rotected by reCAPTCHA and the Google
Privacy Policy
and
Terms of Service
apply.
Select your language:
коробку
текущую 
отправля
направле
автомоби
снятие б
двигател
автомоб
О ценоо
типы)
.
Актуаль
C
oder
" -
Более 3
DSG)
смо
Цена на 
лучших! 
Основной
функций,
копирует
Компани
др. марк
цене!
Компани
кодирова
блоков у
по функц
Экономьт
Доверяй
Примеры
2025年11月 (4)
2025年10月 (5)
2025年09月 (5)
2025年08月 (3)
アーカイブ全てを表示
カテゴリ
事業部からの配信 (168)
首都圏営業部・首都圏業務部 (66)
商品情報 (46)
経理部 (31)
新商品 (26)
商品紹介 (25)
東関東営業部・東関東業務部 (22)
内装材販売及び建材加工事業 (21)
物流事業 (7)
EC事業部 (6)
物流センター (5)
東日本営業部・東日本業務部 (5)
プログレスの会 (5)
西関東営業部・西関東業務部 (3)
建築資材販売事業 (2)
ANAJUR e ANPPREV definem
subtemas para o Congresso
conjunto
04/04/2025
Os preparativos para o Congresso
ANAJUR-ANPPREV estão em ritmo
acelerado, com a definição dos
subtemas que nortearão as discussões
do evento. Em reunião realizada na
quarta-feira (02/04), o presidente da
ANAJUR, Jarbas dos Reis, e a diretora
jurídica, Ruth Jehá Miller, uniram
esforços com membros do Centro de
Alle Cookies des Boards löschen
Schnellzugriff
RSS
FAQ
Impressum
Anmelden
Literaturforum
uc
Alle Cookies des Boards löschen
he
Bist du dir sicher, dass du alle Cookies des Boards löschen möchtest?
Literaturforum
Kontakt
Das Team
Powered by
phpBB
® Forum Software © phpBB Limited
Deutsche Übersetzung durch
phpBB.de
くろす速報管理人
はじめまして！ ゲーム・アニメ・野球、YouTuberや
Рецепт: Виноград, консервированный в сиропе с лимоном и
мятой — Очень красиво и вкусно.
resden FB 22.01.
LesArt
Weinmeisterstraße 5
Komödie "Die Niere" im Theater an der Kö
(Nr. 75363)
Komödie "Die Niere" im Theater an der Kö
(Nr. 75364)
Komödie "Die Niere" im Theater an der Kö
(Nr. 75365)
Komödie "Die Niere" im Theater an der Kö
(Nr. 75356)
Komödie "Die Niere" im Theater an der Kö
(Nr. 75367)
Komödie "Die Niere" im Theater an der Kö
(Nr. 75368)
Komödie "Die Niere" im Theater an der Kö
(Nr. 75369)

▶ **YOUR INSTRUCTIONS**
Taking the material above, count every line in which the word "para" appears; answer with the number alone.

▶ **RESULT**
2